# Hail: Query on Batch Playbook

This playbook will describe some common errors for Hail's Query on Batch, and how to debug them. If you can't find an answer here, please raise an issue on #software-questions, and then come back and update this manual!

Often, you'll use this code snippet (before any Hail Query) to tell Hail Query to use Batch:

```python
from cpg_utils.hail_batch import init_batch
init_batch()
```

This will (as of 2024-05-07), create a second batch (with no title), and you'll see a bunch of jobs labelled like this:

```raw
execute(...)_driver
execute(...)_stage0_table_coerce_sortedness_job0
execute(...)_stage0_table_coerce_sortedness_job1
execute(...)_stage0_table_coerce_sortedness_job2
```

Note, there are drivers, suffixed with `_driver`, which coordinate work, and workers, which do the work!

## Hail pro tips

> See [Hail prop tips](../hail#hail-query-pro-tips].


## Out of memory

This can manifest in lots of ways:

> - The job exceeds the bounds of the memory available
>
> ```raw
> Error summary: OutOfMemoryError: Java heap space
> ```

### Consider re-ordering your analysis

There are lots of ways that Hail Query compute can run out of memory.
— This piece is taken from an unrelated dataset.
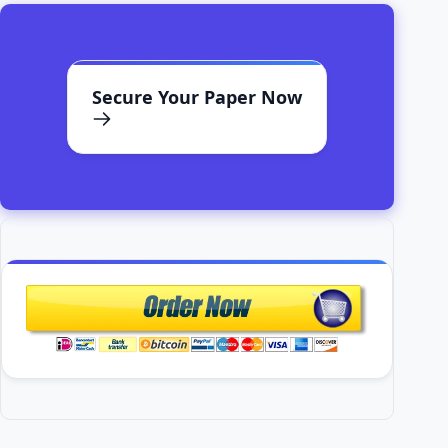
Secure Your Paper Now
First, consider if you can restructure your code to reduce the amount of work that's happening. For example, if you can filter a LOT of rows early, before doing work, that's ideal!

```python
# this is doing lots of unnecessary work
mt = hl.read_matrix_table("very large table")
mt = mt.annotate_rows(new_col = mt.old_col + 1)
mt = mt.filter_rows(mt.old_col == 1)

# this is doing a lot LESS work!
mt = hl.read_matrix_table("very large table")
mt = mt.filter_rows(mt.old_col == 1)
mt = mt.annotate_rows(new_col = mt.old_col + 1)
```

### Consider checkpointing before a heavy operation

Sometimes Hail just performs better if you checkpoint your analysis, it's not trying to juggle multiple operations. Also a great idea if you're passing an object to a function you don't control, in case it's accidentally causing multiple evaluations.


### Increasing memory

First, you need to work out if your analysis is failing in a worker, or a driver. Look carefully through the failed job to ensure you've got this right.

Please don't keep these as defaults, only apply these settings if you're running out of memory.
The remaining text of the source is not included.